"You mean to hurt me all you can!" Beverley cried.

"I'm on the other side, Mrs. Sands."

"Don't I know that!" she answered bitterly. "I've known since I saw you on board the Santa Fé Limited that day last September. I expected—some one else, not you. But I guessed in an instant why you had come."

"I accepted the obligations of friendship," O'Reilly deigned to explain. "And that brings us to one of the subjects for congratulation: your friend. A wonderful young person. I congratulate you highly upon her. She informed me that she'd gladly die for you. Judging from her looks, she isn't far from doing so. I'm sure you must want to go to her now. Oh, by the by, one more congratulation: the pearls."

"How did you know?" Beverley forgot her humiliation in sheer amazement.

"Weren't you told that Heron was trying to buy them for his wife?" O'Reilly waived her question with another.

"No, indeed! They were a surprise present to me this afternoon from my husband. If I'd known that Mr. Heron...."

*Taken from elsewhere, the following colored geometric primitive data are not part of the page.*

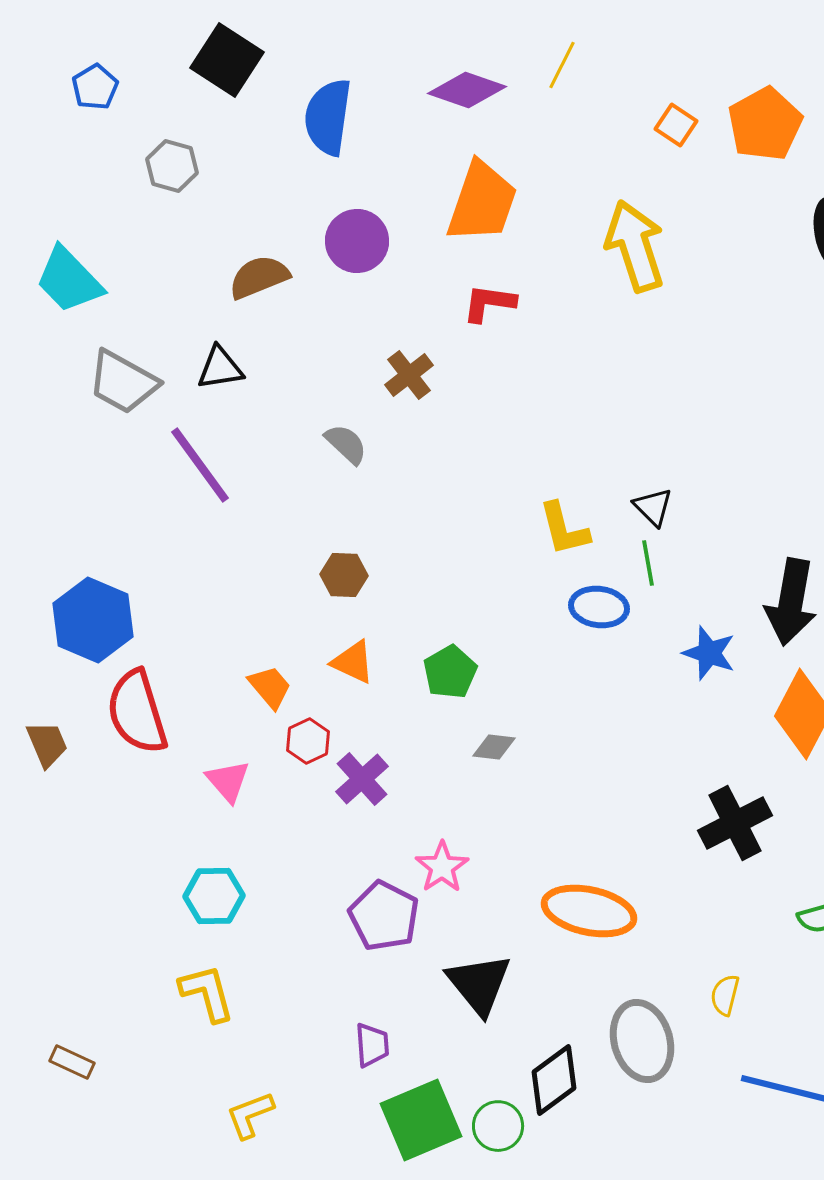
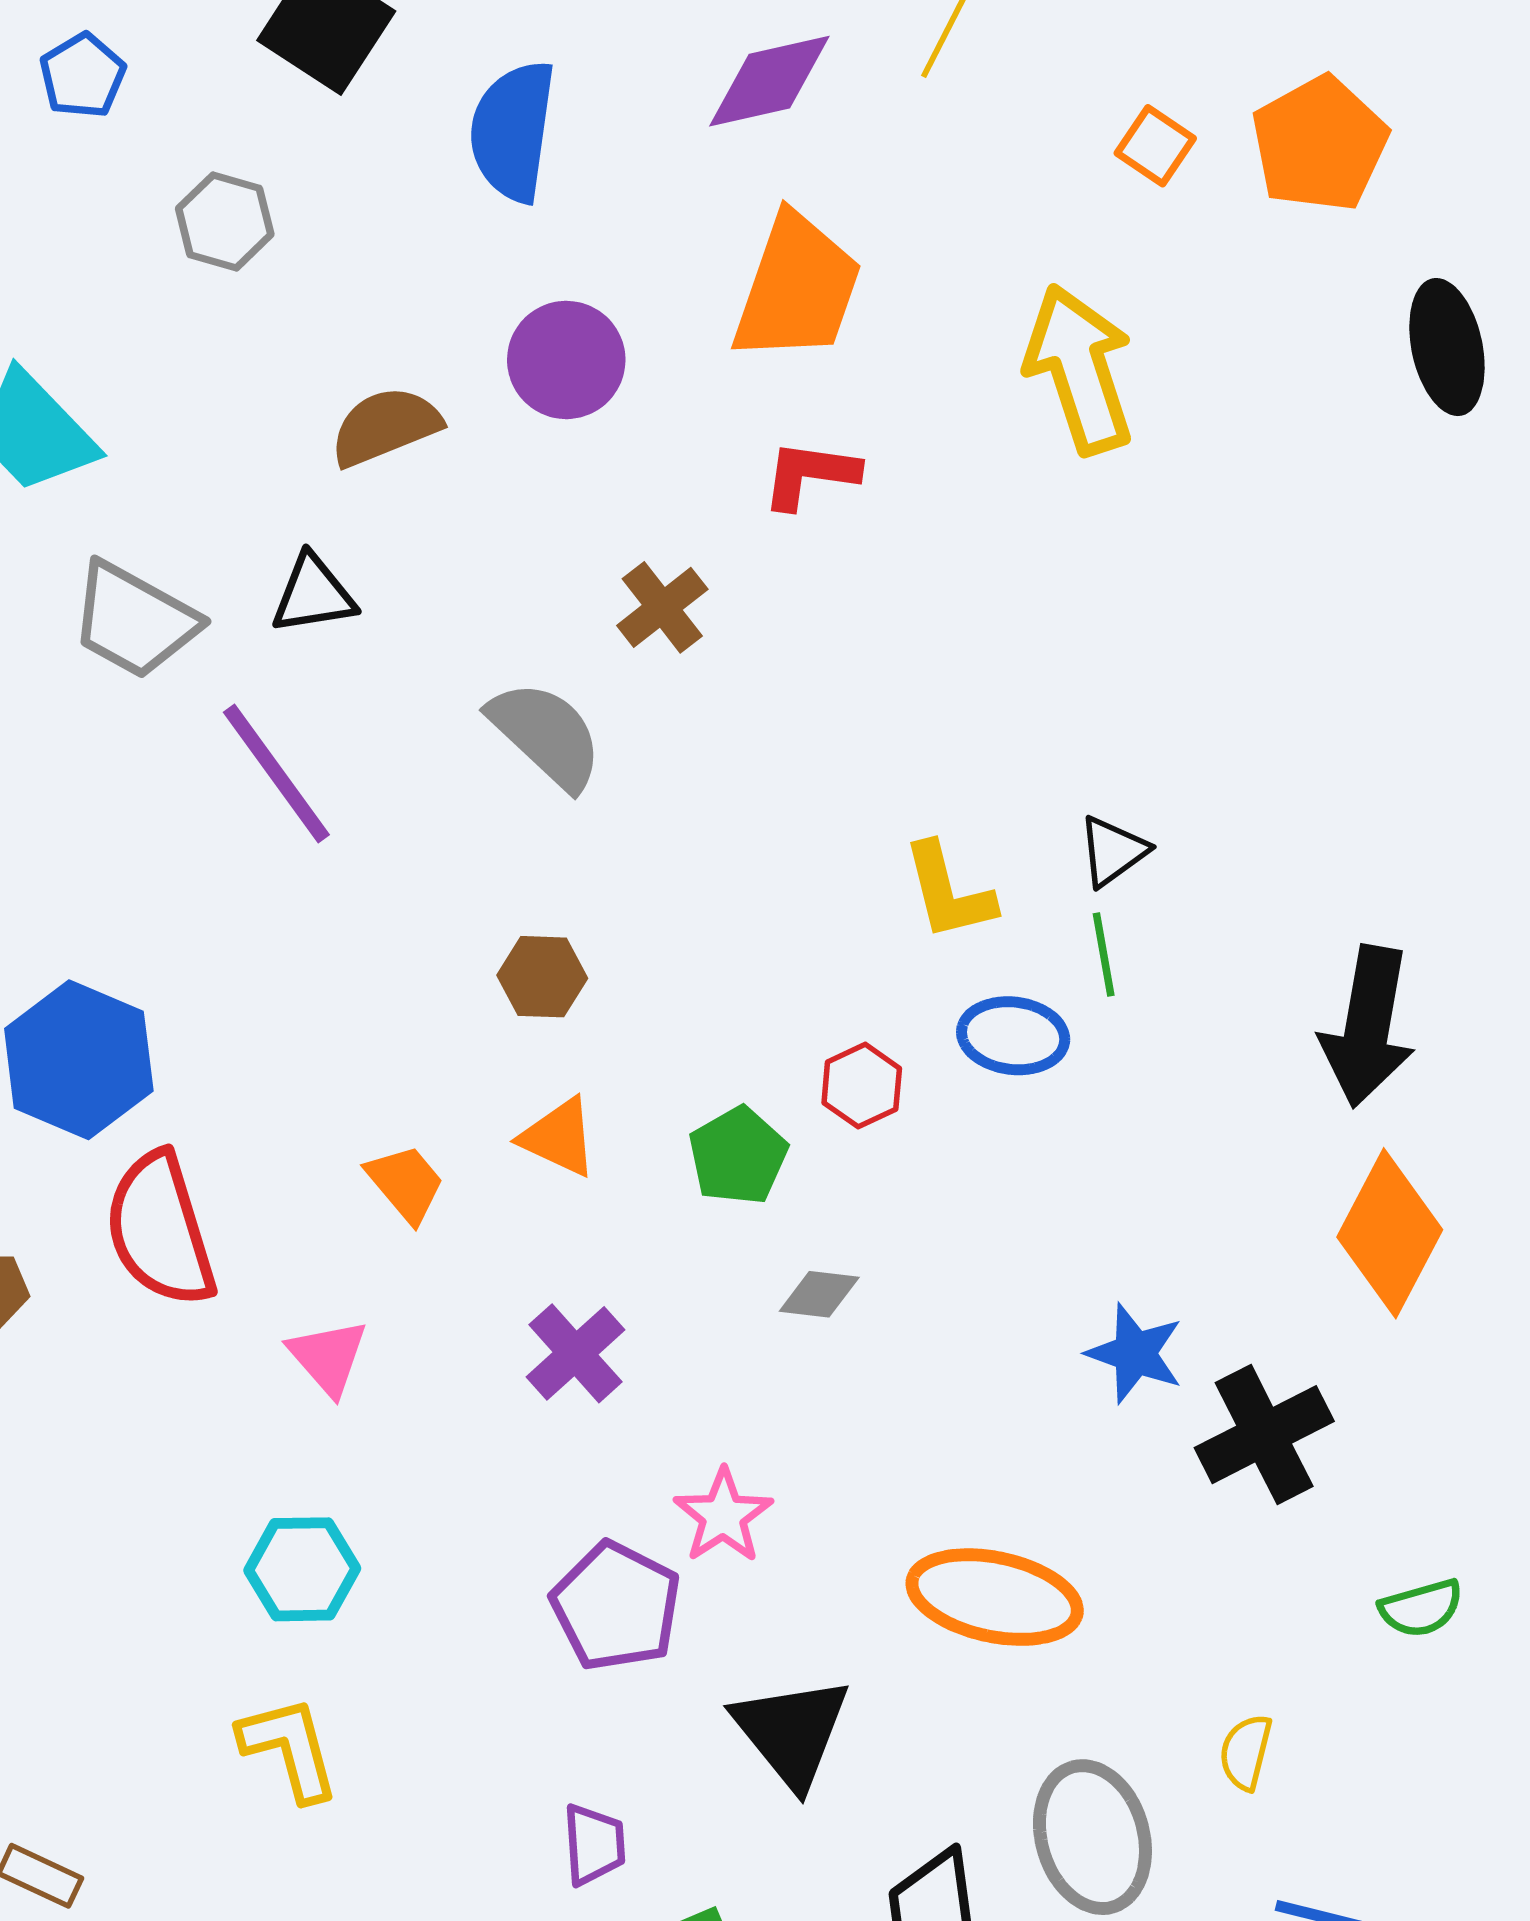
purple diamond: (467, 90) -> (769, 81), turned -32
gray semicircle: (346, 444) -> (546, 735), size x1.5
black triangle: (653, 507) -> (1113, 851), turned 39
blue star: (709, 653) -> (1135, 1353), moved
red hexagon: (308, 741) -> (862, 1086), moved

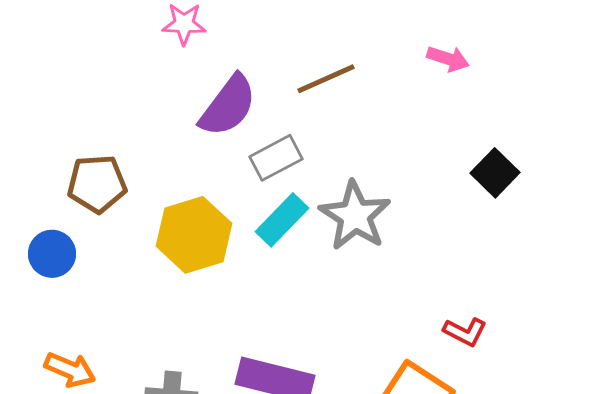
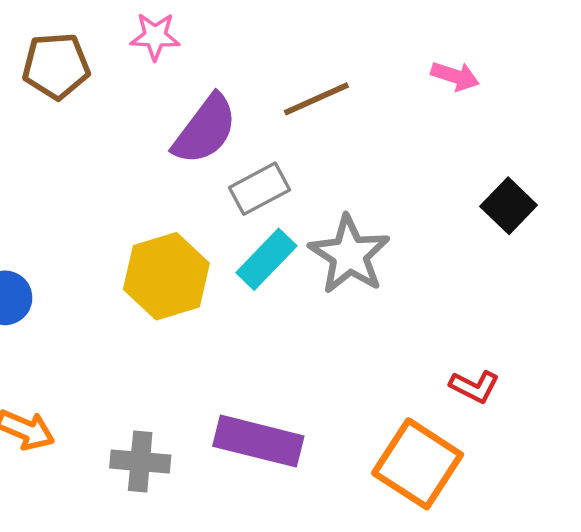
brown pentagon: (97, 184) -> (56, 66), moved

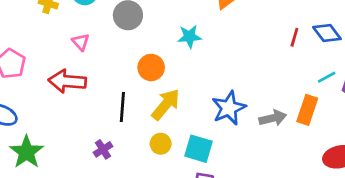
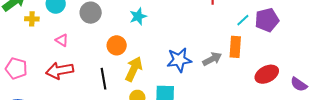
blue star: (229, 108) -> (179, 60), turned 30

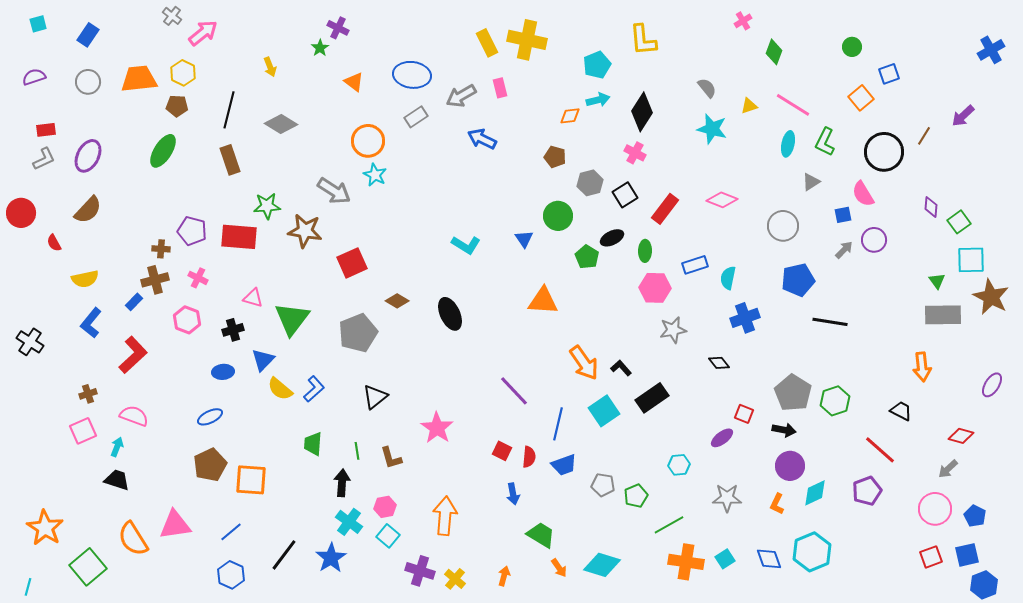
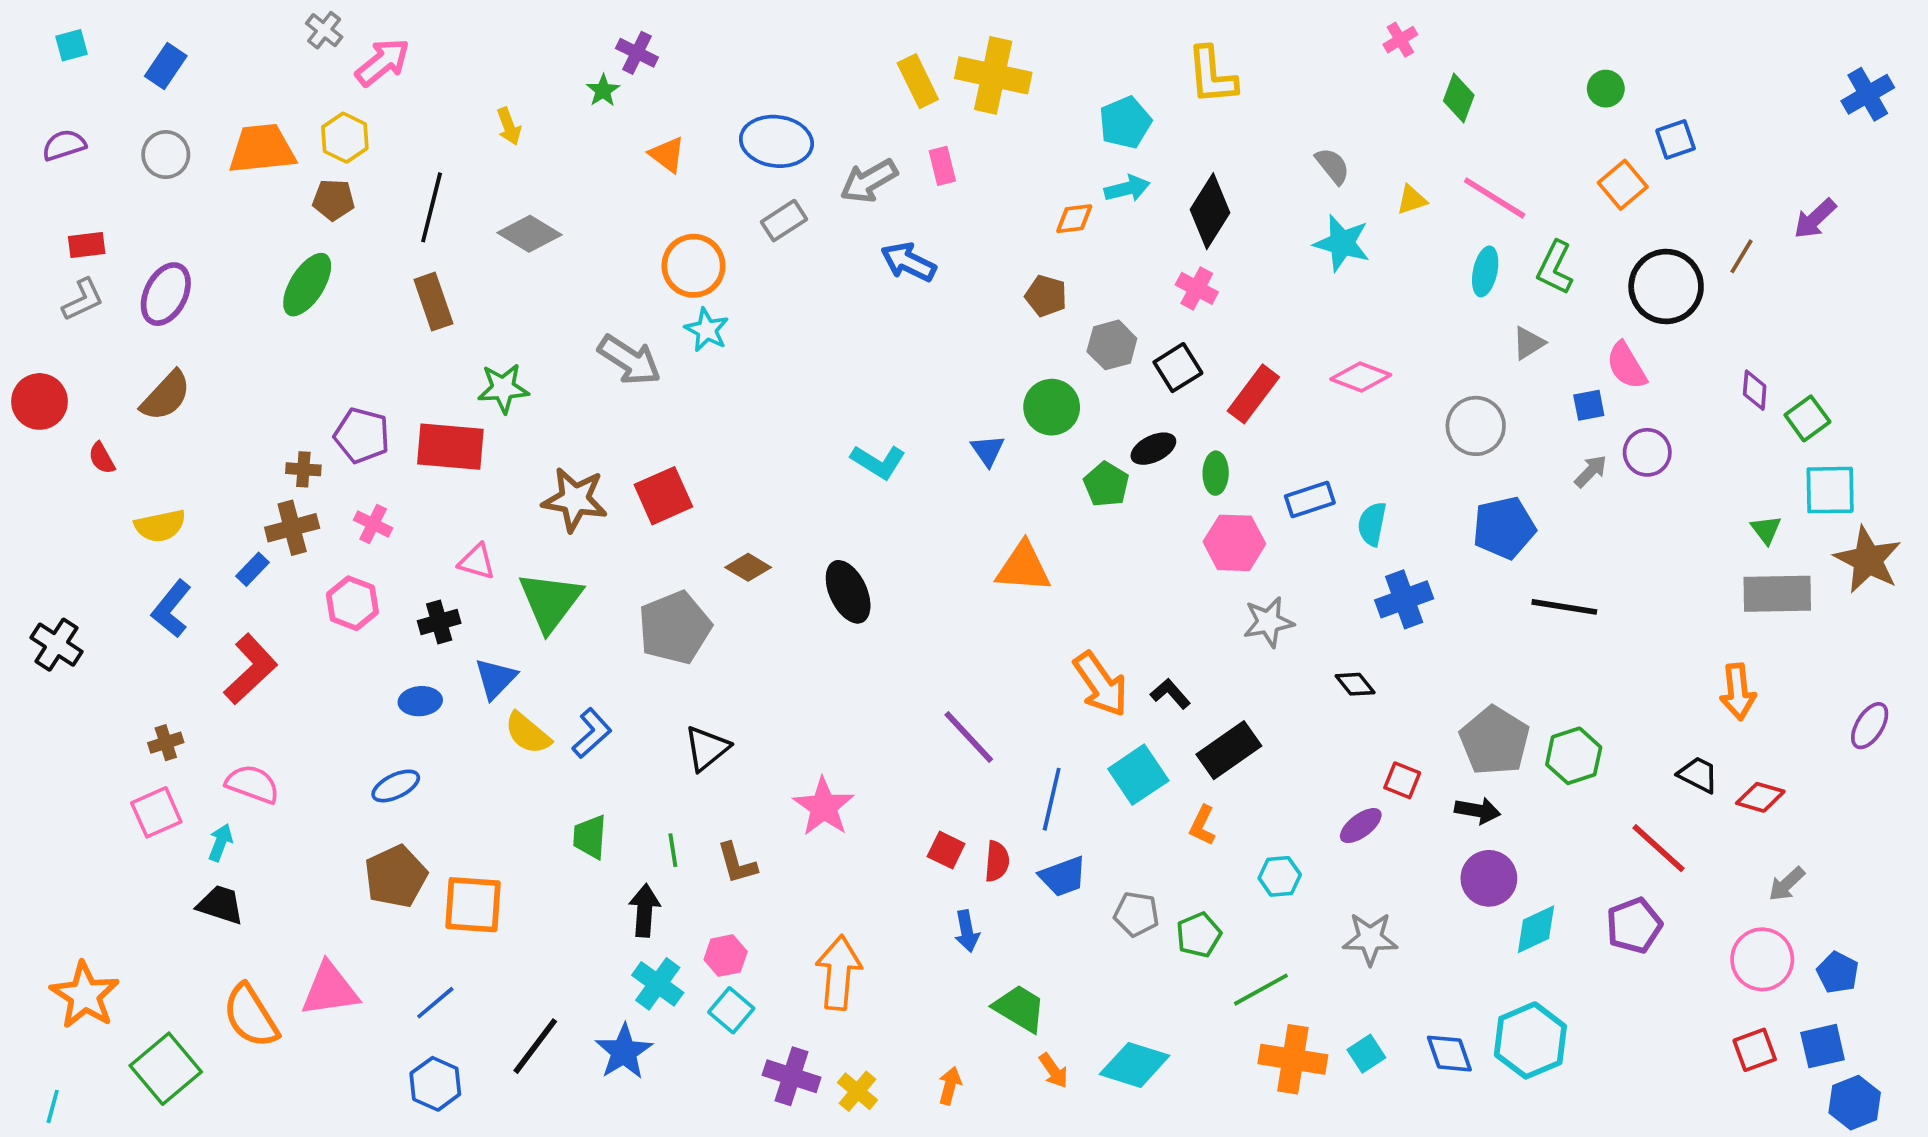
brown star: (305, 231) -> (575, 499), moved
red diamond: (961, 436) -> (1760, 797), moved
orange L-shape: (777, 504) -> (1202, 826), moved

"You don't expect me to believe you'd have sacrificed them to Heron, or his wife, do you, Mrs. Sands?" O'Reilly laughed.

"I almost think I would. I'll give the pearls up to Mrs. Heron if you'll do as—as Clodagh Riley asked you to do. Oh, for pity's sake! I'd pay more than the pearls for those papers. I'd pay with my life if that would be of any use. I know it wouldn't. But the pearls—can't we bargain with the pearls?"

"We can't bargain at all, Mrs. Sands," O'Reilly said gravely. "I must go. I have an engagement to dine with the Herons. I should like to hear how my namesake is, and then I will be off."